Over the holiday weekend, there were events held in 11 states where they burned confederate flags, put on by a conceptual artist. And boy, was the neo-Confederate, Southern nationalist crowd upset about it. They got their stars and bars all bunched up along with their undies.
John Sims, a 47-year-old conceptual artist in Sarasota, Fla., who is organizing the Memorial Day events, said he hoped to prod people “to reflect upon and critique the complex nature of the Confederate flag as a lasting symbol of terror.” He said he planned to stage funerals for the flag in the 11 states that formed the Confederacy, along with Kentucky and Missouri.
The events, in cities including Nashville, New Orleans and Clarkston, Ga., will involve poetry readings and musical performances as well.
Police department spokespersons in Orlando and Nashville said they weren’t aware of any security concerns tied to the events.
Some groups that cherish the Confederate flag reacted angrily to news of Mr. Sims’s project. “This is not only terribly offensive, but astonishingly idiotic,” said Ben Jones, a former Democratic congressman from Georgia and spokesman for the Sons of Confederate Veterans. “This sort of thing merely inflames old divisions.” Mr. Jones said he had a message for Mr. Sims: “For every flag he burns and buries, we will put 10 more up.”
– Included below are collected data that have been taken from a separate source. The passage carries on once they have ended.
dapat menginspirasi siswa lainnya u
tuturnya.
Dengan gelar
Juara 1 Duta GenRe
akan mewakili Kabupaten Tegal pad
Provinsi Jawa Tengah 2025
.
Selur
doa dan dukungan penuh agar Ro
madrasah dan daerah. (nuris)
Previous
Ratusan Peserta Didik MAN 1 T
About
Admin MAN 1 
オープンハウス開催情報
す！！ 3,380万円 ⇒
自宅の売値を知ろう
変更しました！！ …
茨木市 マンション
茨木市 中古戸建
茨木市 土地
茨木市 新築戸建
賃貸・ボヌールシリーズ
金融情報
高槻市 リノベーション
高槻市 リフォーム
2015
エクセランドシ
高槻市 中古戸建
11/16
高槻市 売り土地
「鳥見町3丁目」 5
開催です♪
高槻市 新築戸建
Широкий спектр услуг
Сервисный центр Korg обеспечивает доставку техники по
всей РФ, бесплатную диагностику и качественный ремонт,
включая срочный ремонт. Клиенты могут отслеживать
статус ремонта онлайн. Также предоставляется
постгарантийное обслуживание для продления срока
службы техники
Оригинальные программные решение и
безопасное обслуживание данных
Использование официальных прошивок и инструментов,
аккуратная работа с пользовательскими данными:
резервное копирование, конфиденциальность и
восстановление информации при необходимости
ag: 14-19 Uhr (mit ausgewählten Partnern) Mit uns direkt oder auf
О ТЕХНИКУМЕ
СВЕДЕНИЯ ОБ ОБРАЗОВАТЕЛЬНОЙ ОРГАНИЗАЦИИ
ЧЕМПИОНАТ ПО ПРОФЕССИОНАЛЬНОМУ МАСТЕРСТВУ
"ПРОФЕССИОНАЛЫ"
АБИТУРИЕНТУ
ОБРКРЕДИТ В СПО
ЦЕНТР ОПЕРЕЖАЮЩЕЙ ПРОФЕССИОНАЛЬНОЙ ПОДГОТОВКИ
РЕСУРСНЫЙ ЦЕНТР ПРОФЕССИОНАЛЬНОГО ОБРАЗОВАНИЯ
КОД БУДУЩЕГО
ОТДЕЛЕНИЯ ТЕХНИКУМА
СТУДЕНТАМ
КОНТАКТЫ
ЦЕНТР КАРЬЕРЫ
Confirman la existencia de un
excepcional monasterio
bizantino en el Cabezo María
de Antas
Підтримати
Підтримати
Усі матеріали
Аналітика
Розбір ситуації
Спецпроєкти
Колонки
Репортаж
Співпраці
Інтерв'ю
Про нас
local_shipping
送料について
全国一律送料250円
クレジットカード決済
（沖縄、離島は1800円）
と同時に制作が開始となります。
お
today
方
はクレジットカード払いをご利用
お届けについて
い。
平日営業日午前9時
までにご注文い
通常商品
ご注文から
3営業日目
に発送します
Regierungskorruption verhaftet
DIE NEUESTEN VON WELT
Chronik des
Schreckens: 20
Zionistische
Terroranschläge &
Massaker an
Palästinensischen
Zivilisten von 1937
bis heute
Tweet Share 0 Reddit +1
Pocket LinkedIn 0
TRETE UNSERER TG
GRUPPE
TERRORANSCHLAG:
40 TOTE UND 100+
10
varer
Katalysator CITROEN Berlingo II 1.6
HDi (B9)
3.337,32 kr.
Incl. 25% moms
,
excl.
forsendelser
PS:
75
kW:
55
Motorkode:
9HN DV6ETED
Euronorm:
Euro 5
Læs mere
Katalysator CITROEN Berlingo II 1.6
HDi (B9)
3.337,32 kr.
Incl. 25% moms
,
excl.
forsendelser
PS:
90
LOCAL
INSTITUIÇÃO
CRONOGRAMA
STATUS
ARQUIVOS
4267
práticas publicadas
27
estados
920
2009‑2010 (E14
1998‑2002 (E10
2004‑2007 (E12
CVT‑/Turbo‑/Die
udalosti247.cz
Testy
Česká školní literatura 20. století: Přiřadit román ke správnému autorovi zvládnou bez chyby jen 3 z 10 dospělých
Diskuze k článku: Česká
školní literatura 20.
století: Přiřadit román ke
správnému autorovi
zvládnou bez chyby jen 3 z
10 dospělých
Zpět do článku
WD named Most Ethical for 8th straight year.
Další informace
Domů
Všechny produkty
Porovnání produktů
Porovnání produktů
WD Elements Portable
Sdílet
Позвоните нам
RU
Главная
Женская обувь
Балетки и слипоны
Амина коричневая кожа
You may also know Ben Jones as Cooter on the Dukes of Hazzard. And no, I’m not joking. For comment on a story about confederate flags, they went to Cooter from the Dukes of Hazzard. I can only assume that Junior Samples from Hee Haw was busy. I love the fact that he thinks burning the flag “inflames old divisions,” but displaying the flag somehow magically does not. Confederate tears taste almost as good as Christian right tears. In fact, they taste remarkably similar.